Asset market comovements tend to increase during periods of market stress, reducing the effectiveness of traditional diversification strategies and challenging portfolio theory assumptions. The time-varying interdependence under different market conditions poses significant challenges for investors managing risk and policymakers formulating strategies. This study employs a Markov-Switching Vector Autoregressive (MSVAR) model to examine the regime-dependent linkages between asset markets and fills the gap in knowledge on comprehensive asset market linkages within South Africa. The results indicate that while shocks are transitory in bull markets, they persist for longer in bear markets. All asset markets respond significantly to shocks in the bear regime, suggesting a high level of contagion and reduced diversification opportunities. The foreign exchange market was identified as the main transmitter of risk to the other as-set markets in both regimes. In contrast, shocks emanating from the housing and commodity market were generally not significant. The findings confirm the flight-from-quality hypothesis, with investors preferring high-return assets, such as equities and oil, in bullish periods and safer assets during bearish periods. Bonds fail to act as a safe haven in crisis periods, while gold exhibited safe haven properties in the bear regime, consistent with the flight-to-quality phenomenon. These results have important implications for portfolio diversification and policy interventions. For investors, the ability to identify regime shifts allows for dynamic asset allocation strategies that adjust exposure depending on market conditions. Investors should shift their portfolios toward equities, housing and oil markets during bull periods to capture higher returns.
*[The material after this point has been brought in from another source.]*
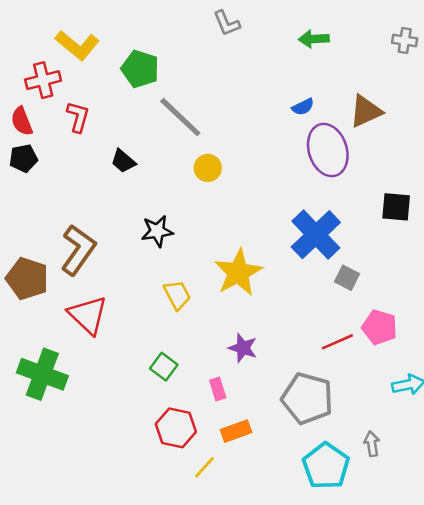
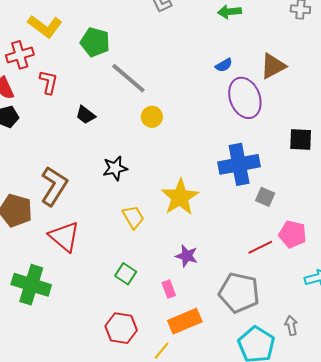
blue cross: (316, 235) -> (239, 164), turned 36
red hexagon: (176, 428) -> (121, 328), moved
orange rectangle: (236, 431) -> (185, 321), size x1.4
For policymakers, understanding the nature and direction of shock transmission is critical for designing timely and targeted interventions to stabilize markets, such as implementing measures to contain disruptive fluctuations in the foreign exchange market, coordinating fiscal and monetary responses to preserve investor confidence, and developing macroprudential tools to mitigate risk spillover effects between asset markets during crisis periods.

Suggested Citation

  • Rethabile Nhlapho & Adefemi A Obalade & Paul-Francois Muzindutsi, 2026. "Regime-Dependent Linkages Across South African Asset Markets and Commodities: Application of Markov-Switching Vector Autoregressive Model," Economic Research Guardian, Mutascu Publishing, vol. 16(1), pages 45-69, June.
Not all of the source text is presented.